As part of the algorithm’s documentation has been made public, experts started to criticize the employment agency for discrimination. As one can see in the published model, being female leads to a negative weight as well as being disabled. The head of the agency defend his plans by stating, that the employment agency’s case workers can overrule the algorithm’s categorization.

Former studies from similar systems in other countries invalidate this statement. In 2014, Poland introduced a similar data-collection and profiling system for categorization of un-employed citizens.

The polish Panoptykon Foundation released a report in 2015 criticizing the system’s negative impact on the fundamental rights of citizens. Their research shows that even though the case workers had the option to change a profile, which means overruling the algorithm’s categorization decision, this happened only in 0.58% of all cases. In other words, most of the time, human case workers rely on the machine’s score.

This form of over-relying on automation is known as automation bias in the human factors literature. With putting too much trust in an automated system, humans reduce their information seeking and processing. According to the literature, there are – generally speaking – three main factors for automation bias (Parasuraman & Manzey, 2010).

First, humans prefer the use of simple heuristics over complex decision making. In other words, if we have the choice in decision making, we chose the way with the least cognitive effort. Relying on the algorithm’s categorization means less effort than overruling which requires justifications.

Next, automated decision aids are seen as powerful. We perceive automated systems as superior in their analysis capabilities and tend to overestimate their performance. In Panoptykon Foundation’s research there is an interesting quote from an employment agency manager:

“A client counselor can change a profile, but as a bureaucrat he must… I am not afraid of making decisions. Some workers are so that they are not afraid of making decisions. Others are afraid. If they weren’t, they would probably be all like Kulczyk [the name of the former richest Pole]. However, they are bureaucrats; they prefer somebody else to make this decision for them”

– Quote by an employment agency manager (Niklas et al. 2015, p.28)

Third, social loafing does not only occur in all-human teams but also when human and machines are working together. It’s likely that the software is perceived as a team member and thus, felt responsibility of the case workers decrease.
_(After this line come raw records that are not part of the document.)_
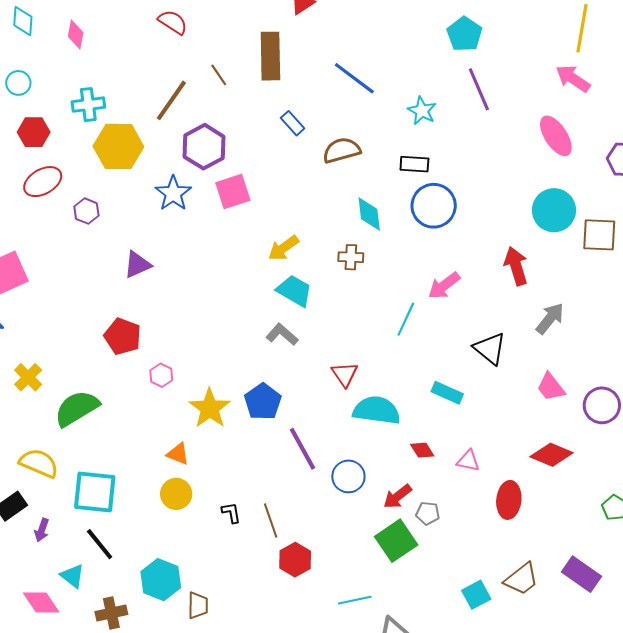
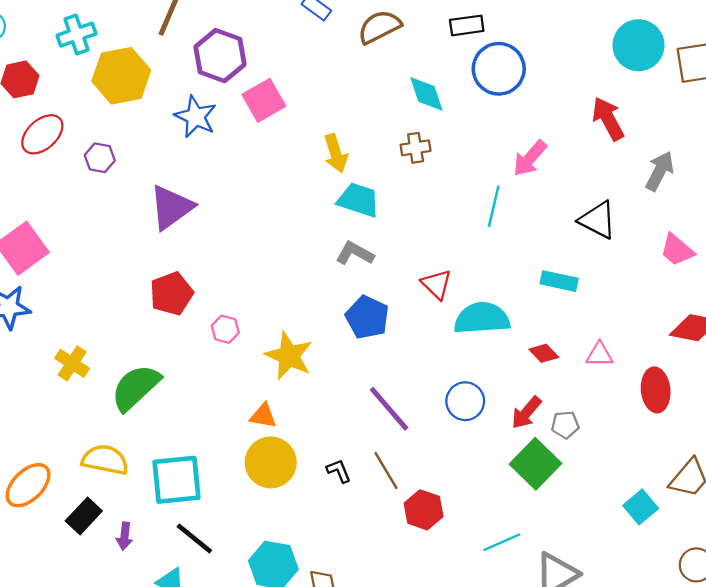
yellow arrow: (283, 248) -> (336, 153), turned -60
purple triangle: (137, 265) -> (171, 207), size x1.4
red pentagon: (123, 336) -> (171, 294), turned -30
blue pentagon: (263, 402) -> (367, 317), moved
purple line: (302, 449) -> (389, 409), moved
yellow circle: (176, 494) -> (271, 462), size x1.4

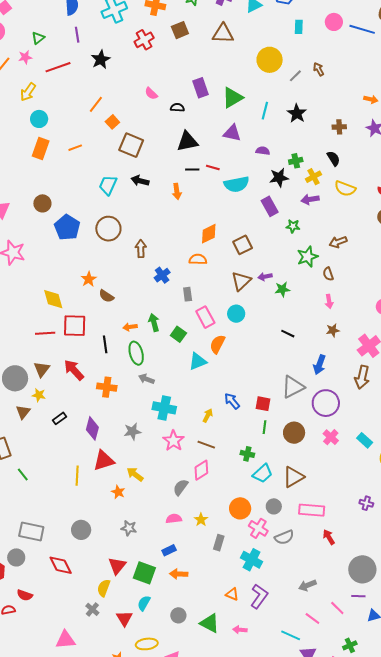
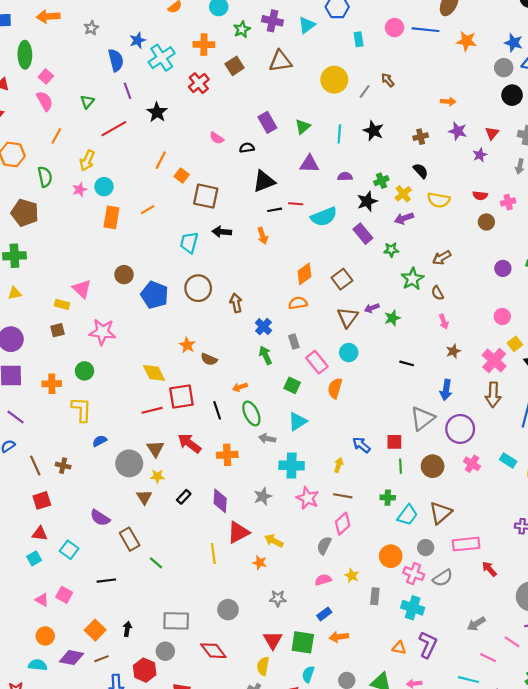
pink star: (25, 57) -> (80, 190), moved
green triangle: (232, 98) -> (303, 127), size x0.7
green arrow: (154, 322) -> (265, 355), moved
cyan triangle: (198, 361) -> (298, 422), moved

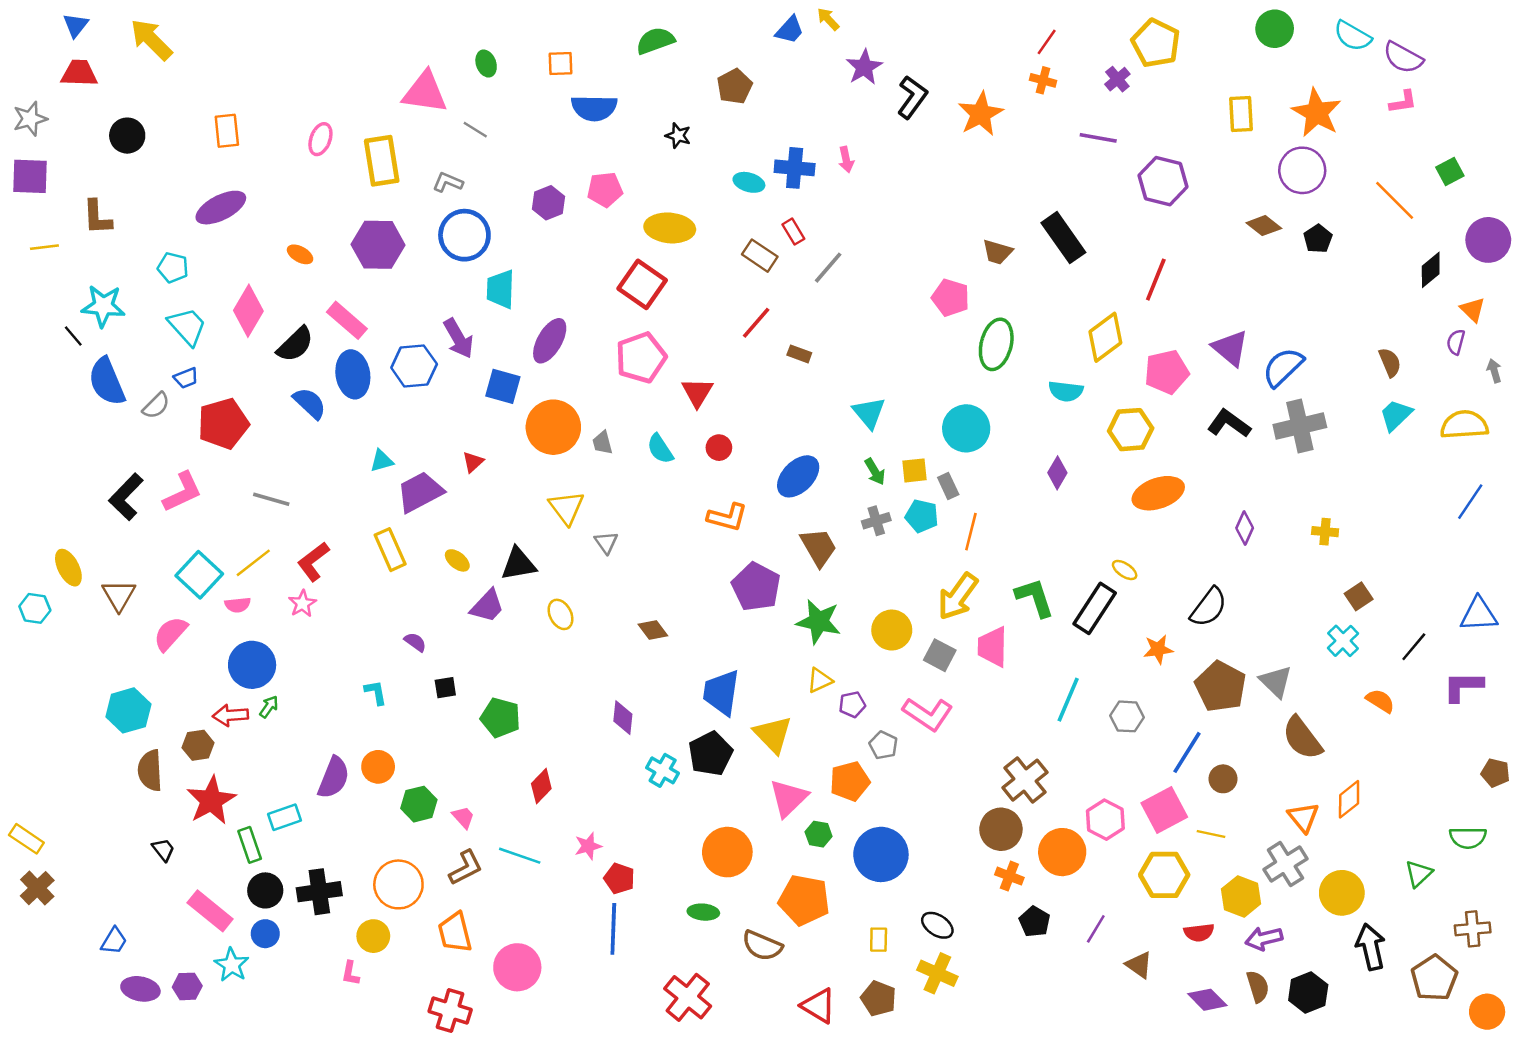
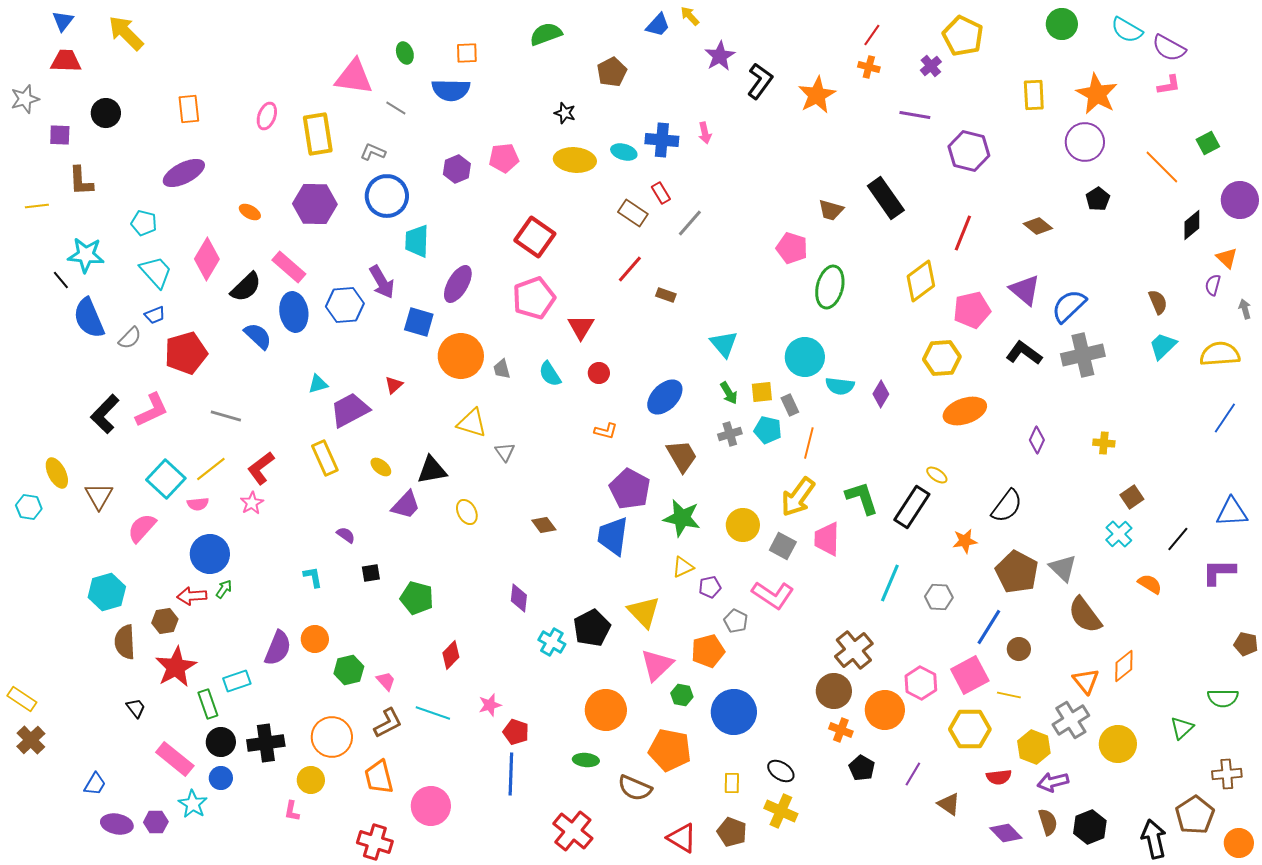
blue semicircle: (594, 108) -> (451, 90), moved
purple square: (30, 176) -> (60, 135), moved, size x0.7
brown diamond: (1264, 226) -> (1038, 226), moved
yellow ellipse: (670, 228) -> (575, 160), moved
cyan semicircle: (1066, 391) -> (840, 386), moved
yellow triangle: (567, 508) -> (472, 423), turned -36
orange L-shape: (727, 517) -> (606, 431), size x0.7
blue trapezoid: (721, 692) -> (613, 536), moved
black arrow: (1371, 947) -> (1154, 839), moved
That means, giving human case workers the option to overrule algorithms is not enough because it’s very likely that – without further training or instruction – they will not use it, as it was the case for their polish colleagues. In my opinion, the Austrian government should put more effort into finding answers for socio-technical questions and scientific phenomena such as automation bias before releasing their algorithm – which is then still very likely illegal. 🙂

Technology is not a silver bullet for improving public services. It comes with risks and opportunities that need to be addressed by policymakers and discussed with the wider public. Where do we want automation as citizens? What about our data privacy? Will I still be able to talk to human civil servants in the future? Governments have great responsibility and therefore they can’t afford to get digitization and automation wrong. To sum up, I want to recommend Meg Leta Jones’ article on the ironies of automation law: typing policy knots with fair automation practices principles.

Niklas, J., Sztandar-Sztanderska, K., & Szymielewicz, K. (2015). Profiling the unemployed in Poland: social and political implications of algorithmic decision making. Fundacja Panoptykon, Warsaw Google Scholar.

Parasuraman, R., & Manzey, D. H. (2010). Complacency and bias in human use of automation: An attentional integration. Human factors52(3), 381-410.Chicago.

Jones, M. L. (2015). The ironies of automation law: Tying policy knots with fair automation practices principles. Vand. J. Ent. & Tech. L.18, 77.